Enquanto o medo do isolamento e da pausa no calendário escolar foi iminente para os pais, a gerente de negócios Patrícia Helena Freire Ferreira, 38 anos, se surpreendeu com a prole. “O que mais aprendi nesse isolamento foi o quanto meus filhos estão independentes. Ouvi muitas mães reclamando das aulas on-line, que a escola não está fazendo o trabalho dela, que além de trabalharem em casa ainda teriam de serem professoras. Mas eu não tive dificuldades com eles nessa adaptação, salvo o primeiro dia, que precisei estar mais próxima para poder orientá-los onde ir para acessar, onde encontrar as atividades e como devolverem as tarefas. De resto, foi super tranquilo”, explica.  

Mãe de dois, Mariana, de 12 anos, e Eduardo, de 8, ela precisou apenas cuidar das tarefas deles ao fim do dia, com a mesma rotina escolar. “Apenas para ver se não deixaram nada para trás”, conta.  

Já para as crianças, a escola fez muita falta. “Aprendi a estudar pelo Google e vi que é ruim. Prefiro ir para a escola”, confessa Mariana Freire Ferreira. Com tanto tempo sobrando, o que não faltou foi distração. “Aprendi a fazer bolo de cenoura, quero começar a praticar violão pela internet, mas não comecei. Só quero”, ri. Para a adolescente, não sair de casa não é tão ruim assim. “Eu gosto de sair, mas não é tão difícil ficar”, acredita.

O irmãozinho concorda. Cheio de empolgação, Eduardo conta que já está íntimo da cozinha. “Aprendi a cozinhar, a fazer pão, enroladinho de salsicha, panqueca e até a fazer um sanduba”, ri. 

A culinária também fez sucesso na casa de Fabrícia. Mãe de duas meninas, a professora de yoga precisou continuar se dividindo entre as aulas on-line e o cuidado com as filhas. “Eu aprendi que gosto muito dessa vida mais sossegada”, brinca Fabrícia Bento Sampaio, 37 anos.

Ao lado das filhas Sofia, 14 anos, e Rachel, 12, ela aprendeu a ter mais paciência durante o isolamento social. “Agora temos tempo para fazer mais coisas juntas. Eu sentia esse pesar de querer fazer mais coisas com elas e não ter tempo nem para isso.
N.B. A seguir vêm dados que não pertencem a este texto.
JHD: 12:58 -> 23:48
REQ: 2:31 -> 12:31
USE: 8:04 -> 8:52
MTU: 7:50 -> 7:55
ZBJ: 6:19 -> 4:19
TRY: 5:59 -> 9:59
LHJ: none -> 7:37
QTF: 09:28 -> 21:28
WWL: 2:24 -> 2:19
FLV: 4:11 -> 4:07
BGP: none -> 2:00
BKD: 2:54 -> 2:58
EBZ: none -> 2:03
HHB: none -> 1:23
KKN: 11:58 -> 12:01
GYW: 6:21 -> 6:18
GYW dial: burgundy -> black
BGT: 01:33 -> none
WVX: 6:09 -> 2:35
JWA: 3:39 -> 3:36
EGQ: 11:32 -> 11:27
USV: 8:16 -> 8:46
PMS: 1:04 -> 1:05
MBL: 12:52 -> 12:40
Estou até mais paciente”, ressalta.

Na lista de afazeres tem bozó, receitas em família e quiz no celular. “Elas me mostram os vídeos que estão vendo. Tenho de ajudar mais nos estudos também, agora que é em casa. Está sendo muito bom para nossa relação e até entre elas. Ter tempo para as pequenas coisas é maravilhoso. Descobrimos na prática como as coisas tidas como pequenas são mesmo as mais valiosas”, frisa.  

Home office

Adepta do home office parcial há algum tempo, Patrícia acredita que em casa consegue trabalhar ainda mais do que o normal e ser um pouco mais presente no cotidiano dos filhos. “Eu acabo trabalhando até mais do que quando estou indo na empresa, ficando até mais tarde ou não parando muito tempo na hora do almoço. É bom porque não estou no trânsito, na correria de pegar criança na escola, fazer almoço, voltar correndo para o trabalho. Consegui colocar as pendências em dia. Claro que sinto falta de ir e estar com as pessoas, visitar os clientes. Gosto muito de gente e me faz falta o contato social”, pontua.  

Já Fabrícia, que nunca foi ligada em vídeos, precisou se adaptar. “Estou aprendendo um jeito diferente de dar aula porque a distância, mesmo que em tempo real, é uma outra dinâmica. A forma de planejar e orientar a prática tem de ser diferente para funcionar legal. Então estudo e aprendo a fazer a mesma coisa, mas de um modo diferente. Está sendo muito legal esse desafio, e eu gosto de desafios. Me estimula bastante”, acredita.